FLIC STORY

Présent à Zulte Waregem depuis 12 ans, ce coach policier dans le civil joue 10 rôles différents.

Les promus n’en finissent pas d’étonner. Beau jeu, football technique, volonté affichée par les joueurs, les Boeren ont de quoi attirer la sympathie. A la base de tout cela, un policier de 48 ans qui, malgré une parenthèse d’une saison au Heirnis Gand, est présent à Zulte depuis 12 ans. Véritable  » roi de la promotion  » (il a connu quatre montées lors de ses six premières saisons et il a hissé Zulte de Promotion en D1), Francky Dury s’est adapté très facilement à l’élite. Découverte d’un personnage aux multiples facettes qui a débuté sa carrière d’entraîneur à 26 ans, avec le noyau B d’Harelbeke avant de prendre en charge Beveren-Leie, club de 3e Provinciale de Flandre-Occidentale.

1. L’anti-béliers

Francky Dury commence sa journée très tôt en se levant dès six heures pour rallier son poste à la police fédérale de Gand qu’il occupe depuis dix ans.
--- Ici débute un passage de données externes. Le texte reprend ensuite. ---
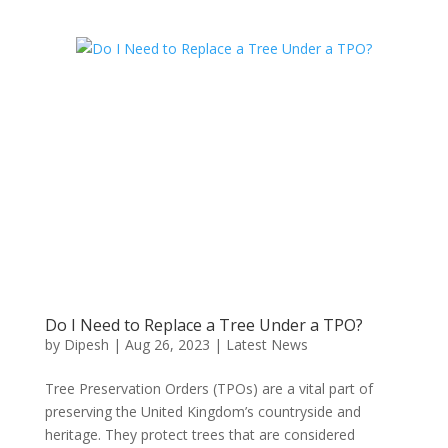
Do I Need to Replace a Tree Under a TPO?
by
Dipesh
|
Aug 26, 2023
|
Latest News
Tree Preservation Orders (TPOs) are a vital part of
preserving the United Kingdom’s countryside and
heritage. They protect trees that are considered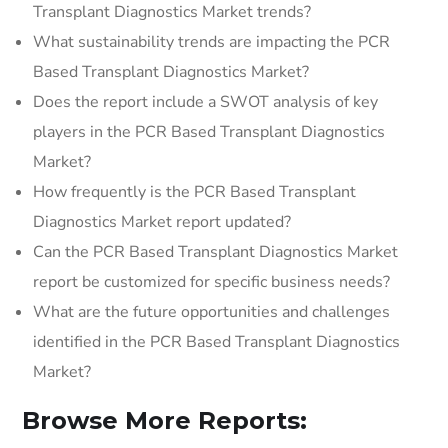
Transplant Diagnostics Market trends?
What sustainability trends are impacting the PCR
Based Transplant Diagnostics Market?
Does the report include a SWOT analysis of key
players in the PCR Based Transplant Diagnostics
Market?
How frequently is the PCR Based Transplant
Diagnostics Market report updated?
Can the PCR Based Transplant Diagnostics Market
report be customized for specific business needs?
What are the future opportunities and challenges
identified in the PCR Based Transplant Diagnostics
Market?
Browse More Reports: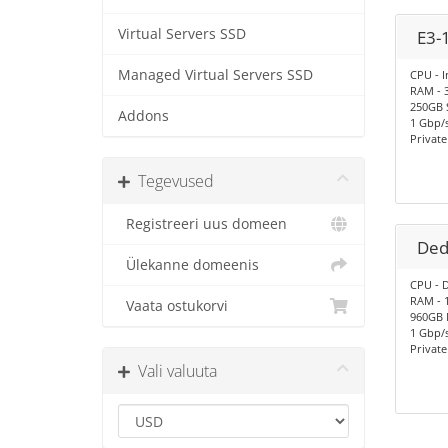
Virtual Servers SSD
E3-
Managed Virtual Servers SSD
CPU - I
RAM - 
250GB 
Addons
1 Gbp/s
Privat
Tegevused
Registreeri uus domeen
Ded
Ülekanne domeenis
CPU - D
RAM - 
Vaata ostukorvi
960GB
1 Gbp/
Privat
Vali valuuta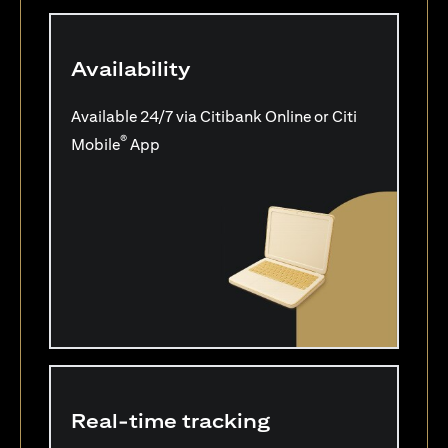
Availability
Available 24/7 via Citibank Online or Citi
®
Mobile
App
Real-time tracking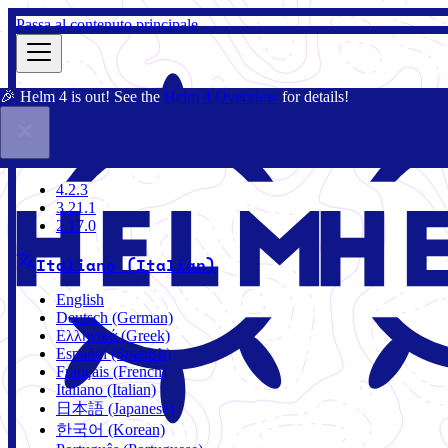
Passa al contenuto principale
🎉 Helm 4 is out! See the
Helm 4 Overview
for details!
Docs
Community
Blog
Charts
4.2.3
4.2.3
3.21.1
2.17.0
Italiano (Italian)
English
Deutsch (German)
Ελληνικά (Greek)
Español (Spanish)
Français (French)
Italiano (Italian)
日本語 (Japanese)
한국어 (Korean)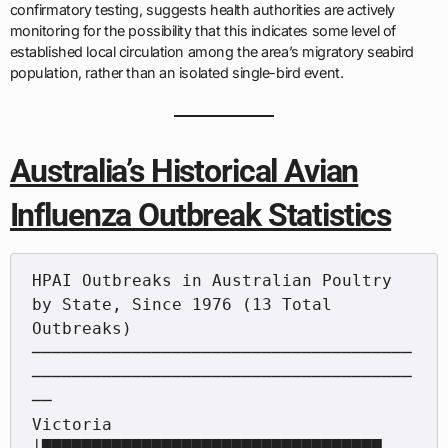
confirmatory testing, suggests health authorities are actively
monitoring for the possibility that this indicates some level of
established local circulation among the area’s migratory seabird
population, rather than an isolated single-bird event.
Australia’s Historical Avian
Influenza Outbreak Statistics
HPAI Outbreaks in Australian Poultry 
by State, Since 1976 (13 Total 
Outbreaks)

──────────────────────────────────────
──────────────────────────────────────
──

Victoria          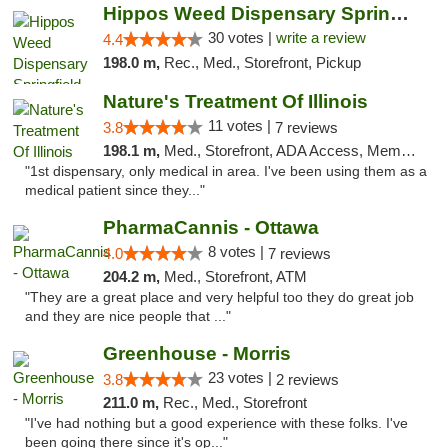
Hippos Weed Dispensary Springfield
30 votes |
write a review
4.4
198.0 m,
Rec., Med., Storefront, Pickup
Nature's Treatment Of Illinois
11 votes |
3.8
7 reviews
198.1 m,
Med., Storefront, ADA Access, Member Application Required
"1st dispensary, only medical in area. I've been using them as a
medical patient since they..."
PharmaCannis - Ottawa
8 votes |
4.0
7 reviews
204.2 m,
Med., Storefront, ATM
"They are a great place and very helpful too they do great job
and they are nice people that ..."
Greenhouse - Morris
23 votes |
3.8
2 reviews
211.0 m,
Rec., Med., Storefront
"I've had nothing but a good experience with these folks. I've
been going there since it's op..."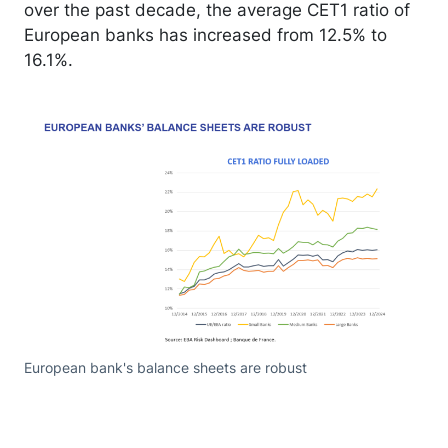
over the past decade, the average CET1 ratio of
European banks has increased from 12.5% to
16.1%.
European bank's balance sheets are robust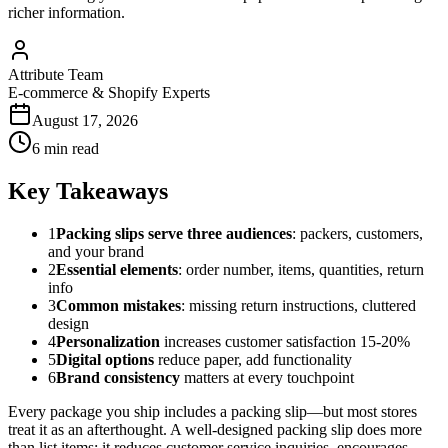
richer information.
Attribute Team
E-commerce & Shopify Experts
August 17, 2026
6 min read
Key Takeaways
1
Packing slips serve three audiences
: packers, customers,
and your brand
2
Essential elements
: order number, items, quantities, return
info
3
Common mistakes
: missing return instructions, cluttered
design
4
Personalization
increases customer satisfaction 15-20%
5
Digital options
reduce paper, add functionality
6
Brand consistency
matters at every touchpoint
Every package you ship includes a packing slip—but most stores
treat it as an afterthought. A well-designed packing slip does more
than list items; it reduces customer service inquiries, encourages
 » C’est un travail amusant que je peux très bien combiner avec ma passion pour le football. Cela m’aère l’esprit durant 38 heures par semaine. Je m’occupe de grands cambriolages commis par des voitures béliers. Mon boulot consiste à établir des liens entre plusieurs vols. Je reste toujours au bureau. Je ne vais jamais sur le terrain. C’est un job sociétal et cela me procure beaucoup de plaisir de mener ces enquêtes « .

2. Le semi-pro

La belle aventure de Zulte Waregem amène les dirigeants à réfléchir au statut de semi-pro.

 » On en parle beaucoup et on devra soumettre la question à tout le groupe. Peut-on continuer à grandir en n’adoptant pas le statut de professionnel ? Ce n’est pas évident tous les jours. On continuera de la sorte certainement encore une saison mais après ? L’année prochaine, le manager Luc Dhaenens sera déjà au club à plein temps. Moi, je pense qu’avec le budget qui est le nôtre, l’idéal serait que les joueurs travaillent le matin mais pas l’après-midi. Cela nous permettrait d’avancer l’entraînement à 16 h au lieu de 17 et de conserver de l’énergie. En D1, travailler toute la journée et jouer au football en soirée, c’est difficile. Surtout quand on a trois matches en une semaine ! A ce moment-là, la question se pose aussi pour moi mais je ne sais pas encore dire si je quitterai totalement mon job à la police fédérale. Cela dépendrait de l’offre que l’on me ferait. Finalement, on a grandi trop vite ( il sourit) !  »

3. L’ambitieux

Son boulot est particulièrement apprécié en Belgique au point de soulever l’intérêt des grands clubs.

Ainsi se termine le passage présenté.